Your instructions: Go through the records and set each one down exactly, skipping any picture.

Stored items from a collection
----------------

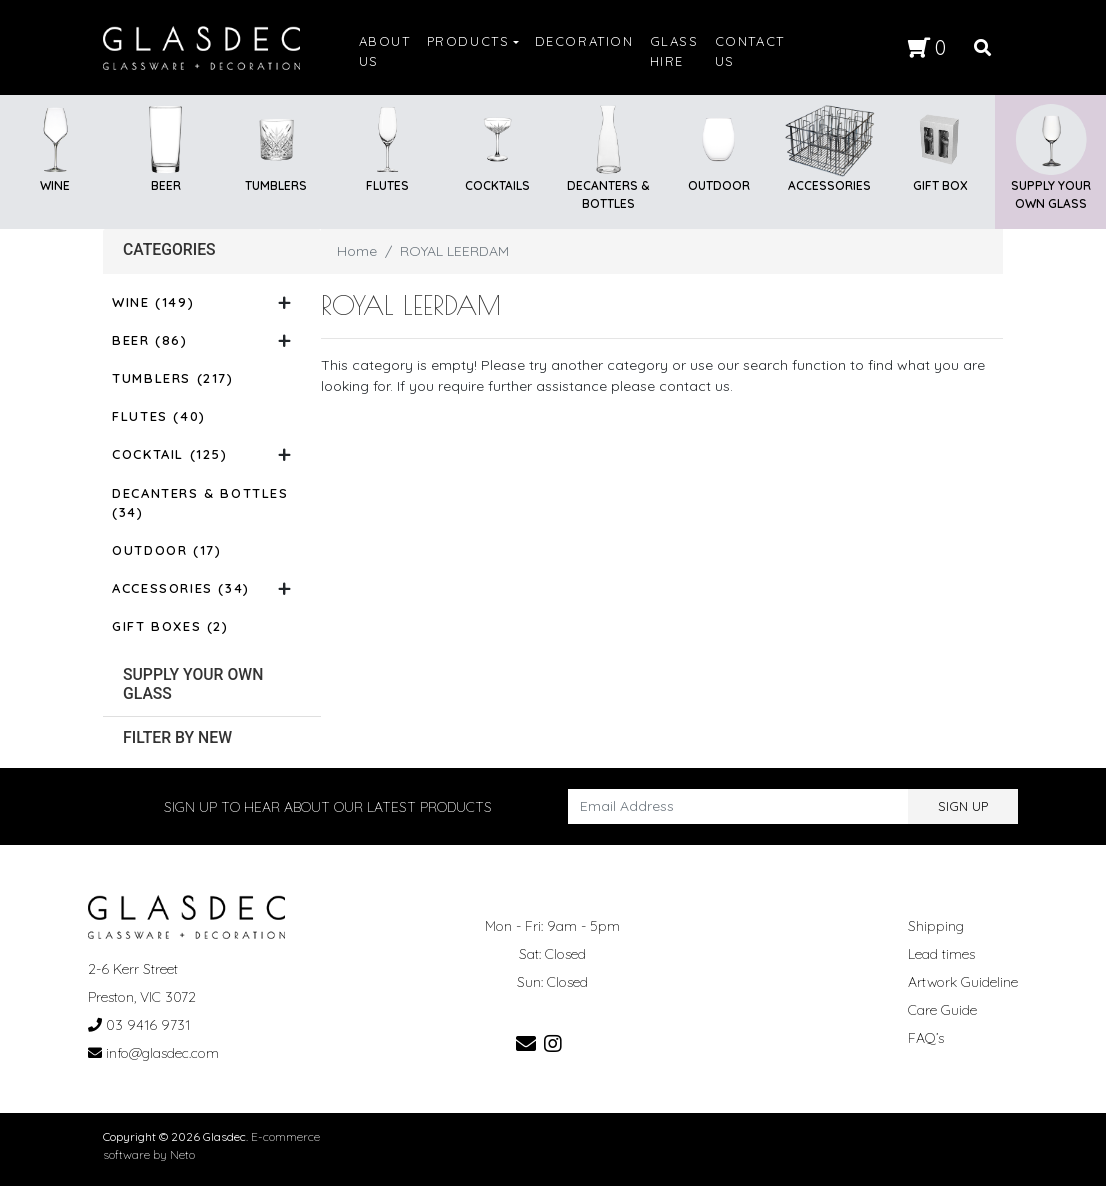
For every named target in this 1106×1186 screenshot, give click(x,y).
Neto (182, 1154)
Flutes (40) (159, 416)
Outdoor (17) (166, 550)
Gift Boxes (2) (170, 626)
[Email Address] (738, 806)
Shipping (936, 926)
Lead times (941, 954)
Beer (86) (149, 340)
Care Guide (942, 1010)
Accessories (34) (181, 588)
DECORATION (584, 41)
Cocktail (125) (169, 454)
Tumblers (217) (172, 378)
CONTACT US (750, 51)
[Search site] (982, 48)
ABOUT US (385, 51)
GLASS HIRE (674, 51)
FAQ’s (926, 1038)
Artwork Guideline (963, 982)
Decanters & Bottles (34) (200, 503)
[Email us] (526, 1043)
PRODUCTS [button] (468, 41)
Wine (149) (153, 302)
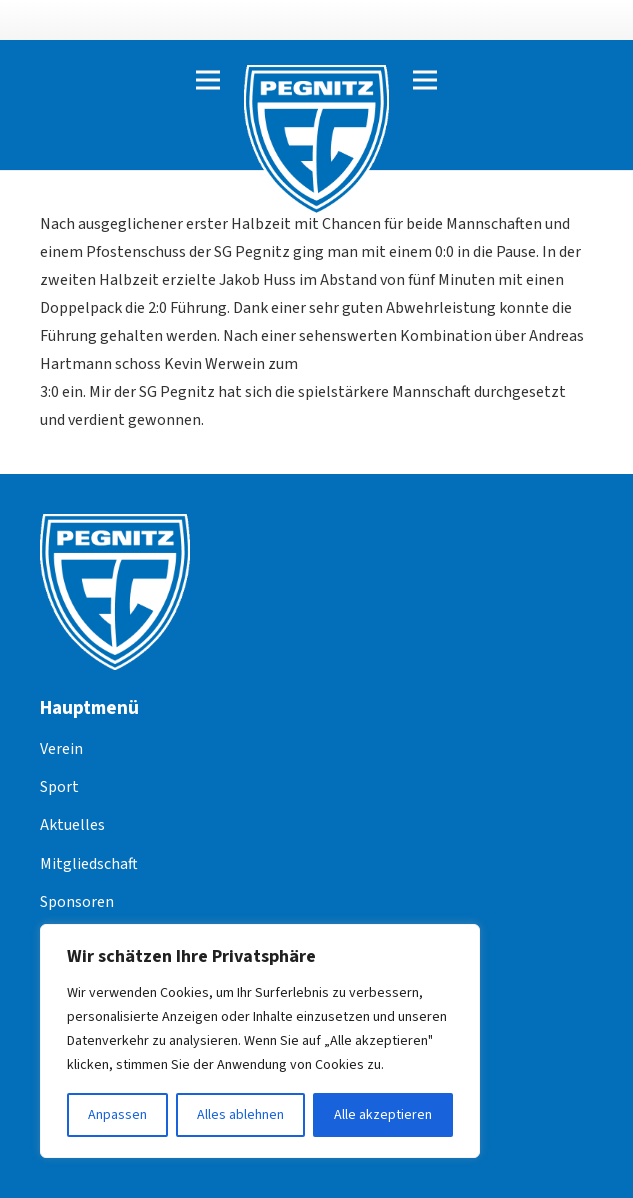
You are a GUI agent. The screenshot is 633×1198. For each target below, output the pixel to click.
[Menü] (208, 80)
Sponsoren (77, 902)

----------------

Solved exercise:
For every named target in this 1106×1186 screenshot, give click(x,y).
Neto (182, 1154)
Flutes (40) (159, 416)
Outdoor (17) (166, 550)
Gift Boxes (2) (170, 626)
[Email Address] (738, 806)
Shipping (936, 926)
Lead times (941, 954)
Beer (86) (149, 340)
Care Guide (942, 1010)
Accessories (34) (181, 588)
DECORATION (584, 41)
Cocktail (125) (169, 454)
Tumblers (217) (172, 378)
CONTACT US (750, 51)
[Search site] (982, 48)
ABOUT US (385, 51)
GLASS HIRE (674, 51)
FAQ’s (926, 1038)
Artwork Guideline (963, 982)
Decanters & Bottles (34) (200, 503)
[Email us] (526, 1043)
PRODUCTS [button] (468, 41)
Wine (149) (153, 302)
You are a GUI agent. The screenshot is 633×1198. For each target below, output the pixel to click.
[Menü] (208, 80)
Sponsoren (77, 902)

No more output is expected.